25 October 2011
Listening to Stephen Ratcliffe
Jacket 2 has consistently curated some really spectacular features since its launch at the beginning of the year, but this new spread on Stephen Ratcliffe, edited by Julia Bloch, is really something to behold!
Featuring critical contributions by Vincent Broqua, Norman Fischer, Ariel Goldberg, Carol Watts, and myself, along with interviews instigated by the likes of Linda Russo, Jonathan Skinner, and Jeffrey Schrader, the feature offers a plethora of perspectives on this crucial (and often overlooked) body of work. "Listening to Stephen Ratcliffe" also features some of Stephen's thinking on his own project, including crucial "critical" interventions such as "Words as 'things' ('actions'/'events')" and "Reading 'sound.'"
My own contribution, "Stephen Ratcliffe's Hamlet," focuses on Ratcliffe's Reading the Unseen: (Offstage) Hamlet (Counterpath Press, 2010), a remarkable book about the play, the poetics of off-stage action, and the labor of poetry. Here are the first two paragraphs of my contribution in hopes you'll stop by Jacket 2 and read around the feature:
In the early 1990s, Phillip Foss and Charles Bernstein coedited a special double issue of Tyuonyi ostensibly addressing contemporary tendencies in late twentieth-century poetry. To do so, they distributed a short survey asking participants to address what they called “patterns, contexts and time,” shaping (sharpening?) a praxis of the present by investigating the social and political factors influencing (both positively and negatively) tendencies in contemporary writing. In response to the question “What patterns, if any, do you see developing that are presently influencing habits of reading or readership within poetry?” Stephen Ratcliffe curiously addressed his contemporary scene by invoking none other than William Shakespeare: “The writing of today that most engages my attention reminds me of Shakespeare’s plays; one doesn’t so much want to ask ‘What is the meaning?’ but rather ‘Where does the meaning lie?’ — which is to say, ‘How does the work make meaning?’”

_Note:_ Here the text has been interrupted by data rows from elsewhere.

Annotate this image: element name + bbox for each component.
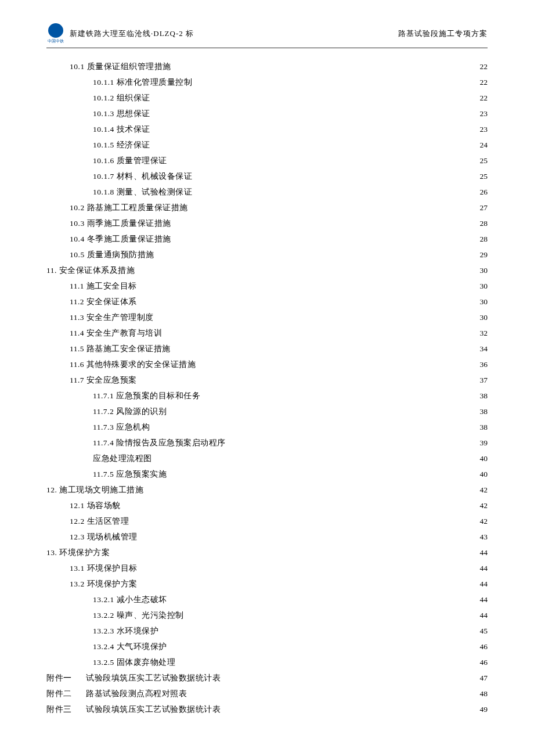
toc-entry: 13.2.3 水环境保护 45 — [46, 623, 488, 639]
toc-label: 11.3 安全生产管理制度 — [70, 309, 154, 325]
toc-page-number: 44 — [480, 592, 488, 607]
toc-prefix: 附件二 — [46, 686, 86, 701]
toc-entry: 10.1.2 组织保证 22 — [46, 90, 488, 106]
toc-page-number: 30 — [480, 278, 488, 294]
toc-label: 11.7.3 应急机构 — [93, 419, 150, 435]
toc-leader-dots — [172, 344, 479, 352]
toc-label: 附件二路基试验段测点高程对照表 — [46, 686, 187, 701]
toc-label: 应急处理流程图 — [93, 451, 152, 466]
toc-entry: 11.7.3 应急机构 38 — [46, 419, 488, 435]
toc-label: 11.7 安全应急预案 — [70, 372, 137, 388]
toc-leader-dots — [151, 93, 479, 101]
toc-page-number: 44 — [480, 607, 488, 623]
toc-page-number: 45 — [480, 623, 488, 639]
toc-leader-dots — [164, 328, 479, 336]
toc-page-number: 44 — [480, 576, 488, 592]
toc-entry: 13.2 环境保护方案 44 — [46, 576, 488, 592]
toc-leader-dots — [151, 109, 479, 117]
toc-label: 11.4 安全生产教育与培训 — [70, 325, 163, 341]
toc-page-number: 22 — [480, 74, 488, 90]
toc-page-number: 27 — [480, 200, 488, 215]
toc-label: 10.1.1 标准化管理质量控制 — [93, 74, 192, 90]
toc-page-number: 26 — [480, 184, 488, 200]
toc-leader-dots — [160, 626, 478, 634]
toc-page-number: 28 — [480, 215, 488, 231]
toc-page-number: 32 — [480, 325, 488, 341]
toc-label: 11.5 路基施工安全保证措施 — [70, 341, 171, 357]
toc-entry: 10.1.3 思想保证 23 — [46, 106, 488, 121]
toc-page-number: 40 — [480, 451, 488, 466]
toc-page-number: 39 — [480, 435, 488, 451]
toc-entry: 11.2 安全保证体系 30 — [46, 294, 488, 309]
toc-entry: 11.7.2 风险源的识别 38 — [46, 404, 488, 419]
toc-leader-dots — [193, 171, 478, 179]
toc-label: 10.1.7 材料、机械设备保证 — [93, 168, 192, 184]
toc-entry: 11. 安全保证体系及措施 30 — [46, 262, 488, 278]
toc-entry: 13.2.4 大气环境保护 46 — [46, 639, 488, 654]
doc-subtitle: 新建铁路大理至临沧线·DLZQ-2 标 — [70, 28, 194, 39]
company-logo: 中国中铁 — [46, 23, 65, 44]
toc-leader-dots — [197, 359, 479, 368]
toc-leader-dots — [189, 203, 479, 211]
toc-page-number: 23 — [480, 106, 488, 121]
toc-page-number: 40 — [480, 466, 488, 482]
toc-leader-dots — [153, 453, 479, 462]
toc-entry: 11.4 安全生产教育与培训 32 — [46, 325, 488, 341]
toc-label: 12.1 场容场貌 — [70, 498, 121, 513]
toc-label: 10.1.8 测量、试验检测保证 — [93, 184, 192, 200]
toc-leader-dots — [222, 673, 479, 681]
toc-entry: 11.3 安全生产管理制度 30 — [46, 309, 488, 325]
toc-leader-dots — [222, 704, 479, 712]
toc-page-number: 46 — [480, 639, 488, 654]
toc-entry: 附件一试验段填筑压实工艺试验数据统计表 47 — [46, 670, 488, 686]
toc-leader-dots — [193, 187, 478, 195]
toc-label: 12.2 生活区管理 — [70, 513, 129, 529]
toc-entry: 附件三试验段填筑压实工艺试验数据统计表 49 — [46, 701, 488, 717]
toc-leader-dots — [139, 563, 479, 571]
toc-leader-dots — [176, 657, 478, 665]
toc-page-number: 44 — [480, 545, 488, 560]
toc-leader-dots — [168, 595, 479, 603]
toc-entry: 附件二路基试验段测点高程对照表 48 — [46, 686, 488, 701]
toc-leader-dots — [151, 140, 479, 148]
toc-entry: 11.7.5 应急预案实施 40 — [46, 466, 488, 482]
toc-label: 13.2.4 大气环境保护 — [93, 639, 167, 654]
toc-entry: 11.1 施工安全目标 30 — [46, 278, 488, 294]
table-of-contents: 10.1 质量保证组织管理措施 2210.1.1 标准化管理质量控制 2210.… — [46, 59, 488, 717]
toc-entry: 13. 环境保护方案 44 — [46, 545, 488, 560]
toc-page-number: 42 — [480, 482, 488, 498]
toc-label: 10.1.4 技术保证 — [93, 121, 150, 137]
toc-page-number: 30 — [480, 294, 488, 309]
toc-leader-dots — [136, 265, 478, 273]
toc-label: 10.1.2 组织保证 — [93, 90, 150, 106]
toc-leader-dots — [172, 234, 479, 242]
toc-entry: 10.2 路基施工工程质量保证措施 27 — [46, 200, 488, 215]
toc-label: 12. 施工现场文明施工措施 — [46, 482, 143, 498]
toc-page-number: 23 — [480, 121, 488, 137]
toc-leader-dots — [156, 250, 479, 258]
toc-label: 13.2.2 噪声、光污染控制 — [93, 607, 184, 623]
toc-page-number: 46 — [480, 654, 488, 670]
toc-page-number: 47 — [480, 670, 488, 686]
toc-page-number: 25 — [480, 168, 488, 184]
toc-entry: 12. 施工现场文明施工措施 42 — [46, 482, 488, 498]
toc-page-number: 48 — [480, 686, 488, 701]
toc-label: 10.1.5 经济保证 — [93, 137, 150, 153]
toc-label: 附件三试验段填筑压实工艺试验数据统计表 — [46, 701, 221, 717]
toc-entry: 13.2.5 固体废弃物处理 46 — [46, 654, 488, 670]
toc-entry: 10.1.1 标准化管理质量控制 22 — [46, 74, 488, 90]
toc-page-number: 49 — [480, 701, 488, 717]
toc-page-number: 24 — [480, 137, 488, 153]
toc-leader-dots — [168, 642, 479, 650]
toc-label: 10.2 路基施工工程质量保证措施 — [70, 200, 188, 215]
toc-page-number: 30 — [480, 262, 488, 278]
toc-entry: 12.2 生活区管理 42 — [46, 513, 488, 529]
toc-label: 10.5 质量通病预防措施 — [70, 247, 154, 262]
toc-entry: 11.6 其他特殊要求的安全保证措施 36 — [46, 357, 488, 372]
logo-icon — [48, 23, 63, 38]
toc-label: 11.6 其他特殊要求的安全保证措施 — [70, 357, 196, 372]
toc-label: 11.2 安全保证体系 — [70, 294, 137, 309]
toc-page-number: 42 — [480, 513, 488, 529]
toc-label: 11. 安全保证体系及措施 — [46, 262, 135, 278]
toc-entry: 10.1.6 质量管理保证 25 — [46, 153, 488, 168]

I’m immediately reminded of a dictum adduced by the Italian philosopher Giorgio Agamben that “the contemporary … must firmly hold his gaze on his own time,” in order to stare squarely into darkness — to face the aporias, the crucial absences that all but define one’s contemporary scene (despite the glare of the popular, the fashionable — the bellicose glare of what comes to stand, for better or worse, for an age and our participation in it). For Ratcliffe, however, Shakespeare offers the possibility to read what a text does rather than what it says — to stare into the darkness of meaning in order to meditate more intensely on how it works. He writes that Shakespeare’s words “send a current my way, through the ear by way of the syllable, whose sense so to speak won’t hold still, isn’t easily tamed, caged or made in any way to fit the pigeon-hole paraphrase would set to trap it, chew it up, digest away the play.” Shakespeare, then, is Ratcliffe’s closest contemporary, for he is precisely the poet (to use Agamben’s terminology) who knows how to see this obscurity — “who is able to write dipping his pen in the obscurity of the present.”